Born This Day in 1873 ~ George Reas PITTMAN

Name: George Reas PITTMAN
Birth: 29 April 1873; Sunsbury, Monroe County, Ohio
Parents: Jeremiah PITTMAN and Lydia Jane GRAY
Spouse: Nettie Blanche McMURRAY
Death: 04 July 1962; Belmont County, Ohio
Relationship to Hollie: paternal 2nd great uncle

Born This Day in 1833 ~ Lydia Jane GRAY

Name: Lydia Jane GRAY
Birth: 22 April 1833; Ohio
Parents: John GRAY and Elizabeth BREECH
Spouse: Jeremiah PITTMAN
Death: 09 February 1923; Flushing, Belmont County, Ohio
Relationship to Hollie: paternal 2nd great grandmother

Born This Day in 1906 ~ Elma Jane PITTMAN

Name: Elma Jane PITTMAN
Birth: 21 April 1906; Wayne Township, Belmont County, Ohio
Parents: Jeremiah Mason PITTMAN and Sarah Lena POOL
Spouse: Rudolph Curtis DAVY
Death: 24 May 1986; Dover, Tuscarawas County, Ohio
Relationship to Hollie: paternal great aunt

52 Ancestors:  #14  Jeremiah Mason PITTMAN ~ Every Picture Tells a Story

Jeremiah Mason Pittman (Photo courtesy of Vernon Hayward)
Jeremiah Mason Pittman
(Photo courtesy of Vernon Hayward)

Asking me if I have a favorite photograph is like asking me if I have a favorite song.
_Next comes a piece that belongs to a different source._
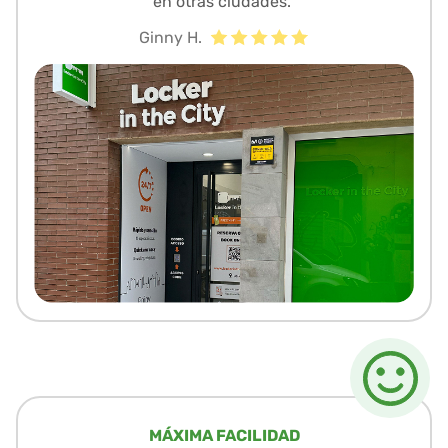
en otras ciudades.”
Ginny H.
MÁXIMA FACILIDAD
Favorite of who? What time frame? Just by themselves? Or with others? I worked in the photo-finishing business for more than 35 years and I love photographs. My favorite, though, probably changes quite often. Right now, my favorite photograph is one that I acquired not so long ago. I had been trolling around on the Ancestry site looking through other people’s trees for a clue to a mystery that I had been turning over in my mind and up popped a photograph of one Mace Pittman. Wait! What?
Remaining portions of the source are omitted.